In the case of the 'extreme' example I've used - Saudi Arabia, or the Taliban - the west clearly looks at women under these situations and labels them oppressed. This is reasonably because in comparison to western women, these women neither exercise nor 'CAN' exercise freedoms exercized by women in western, liberal democracies.
If, overnight, women in Saudi Arabia were somehow allowed to drive, or hold political office, it might take some time before the representation among women among the driving or political class equated with men. In the interim time, at any point before equality was achieved, people might say, well, what we have now is real 'choice' and all the women that might ever want to be politicians or drivers have chosen their path. Any further effort to achieve equality is silly.
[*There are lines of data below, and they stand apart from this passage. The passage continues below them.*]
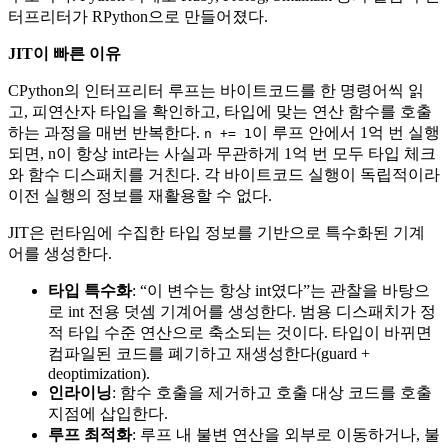
터프리터가 RPython으로 만들어졌다.
JIT이 빠른 이유
CPython의 인터프리터 루프는 바이트코드를 한 명령어씩 읽
고, 피연산자 타입을 확인하고, 타입에 맞는 연산 함수를 호출
하는 과정을 매번 반복한다.
이 루프 안에서 1억 번 실행
n += 1
되면, n이 항상 int라는 사실과 무관하게 1억 번 모두 타입 체크
와 함수 디스패치를 거친다. 각 바이트코드 실행이 독립적이라
이전 실행의 정보를 재활용할 수 없다.
JIT은 런타임에 수집한 타입 정보를 기반으로 특수화된 기계
어를 생성한다.
타입 특수화
: “이 변수는 항상 int였다”는 관찰을 바탕으
로 int 전용 덧셈 기계어를 생성한다. 범용 디스패치가 정
적 타입 수준 연산으로 축소되는 것이다. 타입이 바뀌면
컴파일된 코드를 폐기하고 재생성한다(guard +
deoptimization).
인라이닝
: 함수 호출을 제거하고 호출 대상 코드를 호출
지점에 삽입한다.
루프 최적화
: 루프 내 불변 연산을 외부로 이동하거나, 불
Possibly, they are right. However, they could also be incorrect as well. Social attitudes and preferences, held by both men and women, take time to change. It may take generations before women are brought up in environments in which they can imagine being drivers or politicians, and in which, they can overcome social and gender barriers, often within the family, towards being a driver or a politician. Their husbands might prefer less intellectual women, or women who can't drive and are therefore more dependent upon them - and so on and so on.
The point is, any sitaution where parity is not achieved in any significant arena in a democratic society, whether politics or aerospace engineering - may have more of a basis in the socializing and conditioning of career preferences of women than in anything else.
It is because of the ease with which some argue that any system of oppression is 'chosen' by women that organizations such as Status of Women and many other organizations which advocate on behalf of women's rights exist. Yes, conservatives will inevitably sniff at these organizations and the implicit notion that individuals' choices are structured by often unrecognized environmental factors, and that any over-arching goal for society (e.g. equality) smacks of being "forced into choices." That said, when the goals are as valid as equality, surely we can all benefit from this type of 'social engineering'. Is there such a thing as taking equality too far, in say, the sense of political representation. Can women representing approximately 50% of individuals in the vital areas of political and economic power be taken too far? Equality in the areas where it matter is a valid goal, whether or not every woman wants to participate in these areas or not. We as a society can, and should strive to remove barriers towards the attainment of this goal, not question whether the goal is worth setting in the first place - or should be forgotten after having only been partially achieved.